Section outline

  • TALOS Course Screenshot

    Welcome to the TALOS – AI for Social Sciences and Humanities MOOC!

    This course introduces Artificial Intelligence (AI) to Humanists and Social Scientists, with no prior technical background required. Developed within the TALOS project, it focuses on building and applying FAIR datasets—Findable, Accessible, Interoperable, and Reusable—enriched with semantic technologies such as Knowledge Graphs, Ontologies, and Ontoterminologies.

    The MOOC also explores practical tools and methods for semantic data creation, while addressing ethical and educational implications. Key AI concepts, including Large Language Models (LLMs) and Natural Language Processing (NLP), are introduced in context.

    The course is structured into:

    1. Introduction Module
    2. Knowledge Graph Module
    3. Software Environments Module
  • In this introductory module, you will learn what Artificial Intelligence is and how it compares to human intelligence. You will explore the main AI approaches, including symbolic AI and neural networks, and understand the historical evolution of AI up to modern technologies like large language models. You will discover why AI literacy is essential for Humanists and Social Scientists, examine educational and social issues related to AI, and get an introduction to computational linguistics.

    • 1a. What is AI?

      This MOOC introduces Artificial Intelligence (AI) without requiring any prior expertise in computer science. It begins by exploring the concept of intelligence, highlighting key abilities such as reasoning, learning, adapting, and communicating, and compares human and artificial forms. The presentation outlines the two main traditional approaches of AI: Symbolic AI, based on explicit knowledge representation and logical reasoning, and Connectionist AI, inspired by neural networks and capable of learning from large datasets. The historical evolution of AI is discussed, from its symbolic origins to modern success with deep learning and generative models such as large language models (LLMs). AI is now widely used across various fields, including healthcare, finance, robotics, and smart cities, profoundly impacting our daily lives. A hybrid approach, combining both symbolic and connectionist paradigms, is presented as a promising direction for building more robust and explainable AI systems. Finally, ethical considerations are emphasized, including algorithmic bias, data privacy, and the importance of regulatory frameworks like the EU’s AI Act to ensure safe and transparent AI deployment.

    • 1b. The need for AI literacy for Humanists and Social Scientists

      The second unit of the Introductory section of this MOOC focuses on the need for AI literacy for Humanists and Social Scientists. It explores what Artificial Intelligence can offer to the Social Sciences and Humanities (SSH), highlighting new pedagogical possibilities and the transformative potential of AI in research and education. The unit also addresses why AI literacy is essential for SSH scholars and discusses the evolving roles of humanists and social scientists in an increasingly AI-driven world.

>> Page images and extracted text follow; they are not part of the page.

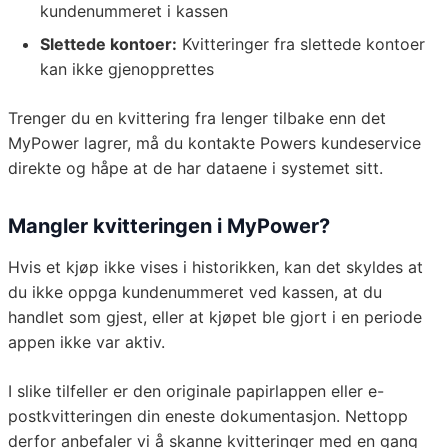
kundenummeret i kassen
Slettede kontoer:
Kvitteringer fra slettede kontoer
kan ikke gjenopprettes
Trenger du en kvittering fra lenger tilbake enn det
MyPower lagrer, må du kontakte Powers kundeservice
direkte og håpe at de har dataene i systemet sitt.
Mangler kvitteringen i MyPower?
Hvis et kjøp ikke vises i historikken, kan det skyldes at
du ikke oppga kundenummeret ved kassen, at du
handlet som gjest, eller at kjøpet ble gjort i en periode
appen ikke var aktiv.
I slike tilfeller er den originale papirlappen eller e-
postkvitteringen din eneste dokumentasjon. Nettopp
derfor anbefaler vi å skanne kvitteringer med en gang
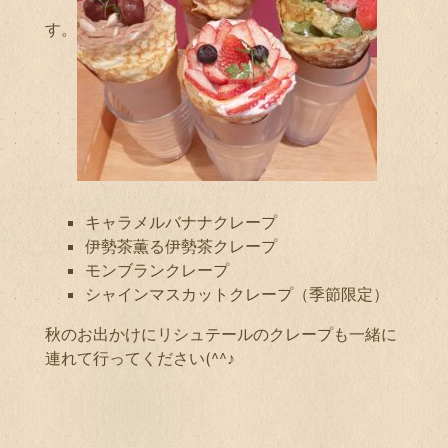
す。
キャラメルバナナクレープ
伊勢茶薫る伊勢茶クレープ
モンブランクレープ
シャインマスカットクレープ（季節限定）
秋のお出かけにリシュテールのクレープも一緒に
連れて行ってください(^^♪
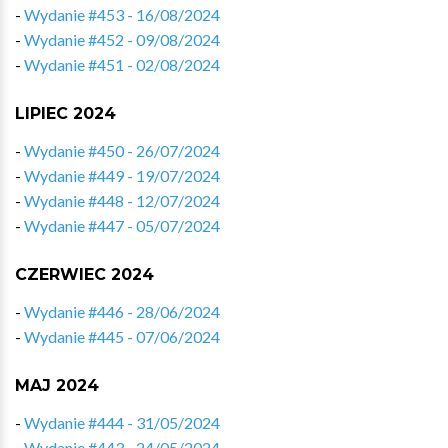
-
Wydanie #453 - 16/08/2024
-
Wydanie #452 - 09/08/2024
-
Wydanie #451 - 02/08/2024
LIPIEC 2024
-
Wydanie #450 - 26/07/2024
-
Wydanie #449 - 19/07/2024
-
Wydanie #448 - 12/07/2024
-
Wydanie #447 - 05/07/2024
CZERWIEC 2024
-
Wydanie #446 - 28/06/2024
-
Wydanie #445 - 07/06/2024
MAJ 2024
-
Wydanie #444 - 31/05/2024
-
Wydanie #443 - 24/05/2024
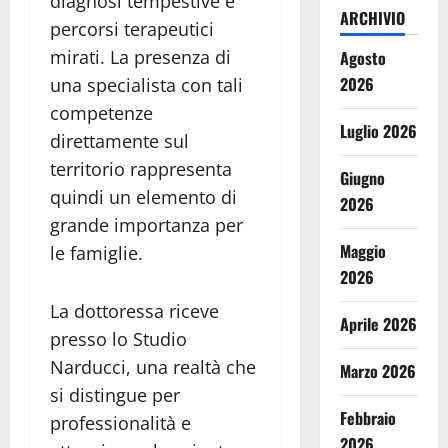
diagnosi tempestive e
ARCHIVIO
percorsi terapeutici
mirati. La presenza di
Agosto
2026
una specialista con tali
competenze
Luglio 2026
direttamente sul
territorio rappresenta
Giugno
quindi un elemento di
2026
grande importanza per
Maggio
le famiglie.
2026
La dottoressa riceve
Aprile 2026
presso lo Studio
Narducci, una realtà che
Marzo 2026
si distingue per
Febbraio
professionalità e
2026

    • 1c. Educational and Social Issues

      This unit discusses the social, educational, and ethical issues raised by AI. It examines the potential risks posed by AI technologies, and presents a vision for their ethical, human-centered, and critically informed use, in alignment with EU regulations and the guidelines of other global organizations. Finally, it highlights the critical role that the Social Sciences and Humanities (SSH) can play in shaping ethical AI tools and guiding their responsible application.

    • 1d. Computational Linguistics


      This course introduces the field of Computational Linguistics (CL), exploring how computers process and understand human language. It covers key applications such as machine translation, sentiment analysis, named entity recognition, and authorship attribution. Learners gain insights into the use of corpora (large text collections) for training AI models and conducting linguistic research. Emphasis is placed on the role of Large Language Models (LLMs) in the digital humanities and social sciences, highlighting both their capabilities and ethical considerations. The course provides a foundational understanding of how CL and corpus analysis empower modern AI and language research.

    • 1e. Quiz on Module 1
  • In this module, you will learn how Knowledge Graphs are used in the Social Sciences and Humanities to structure and link information. You will explore the standards and formats that make data interoperable and reusable, with a focus on W3C recommendations. You will also gain a clear understanding of what an ontology is, how it supports knowledge representation, and how it is applied in real-world contexts such as medicine, smart cities, and digital humanities. Finally, you will be introduced to key ontology representation languages like RDF and OWL.

    • 2a. KG for SSH
      This course begins by introducing the concept of a graph — a structure made of nodes and links used to represent relationships between entities. Building on this foundation, it explores how graphs evolve into Knowledge Graphs (KGs) when the nodes and links carry semantic meaning. Led by Dr. Maria Papadopoulou, Assistant Professor in Digital Humanities & Classics, the course guides learners through how KGs represent real-world knowledge in a machine-readable form. By using subject-predicate-object triples, KGs encode facts and reveal complex relationships between people, places, events, and ideas. The course showcases how these models are built, how Uniform Resource Identifiers (URIs) give unique meaning to concepts, and how KGs support reasoning, search, and data integration. Real examples—from the Peloponnesian War to museum datasets—demonstrate their power in the SSH context. Through this approach, the course equips learners to model, query, and link information in ways traditional databases cannot.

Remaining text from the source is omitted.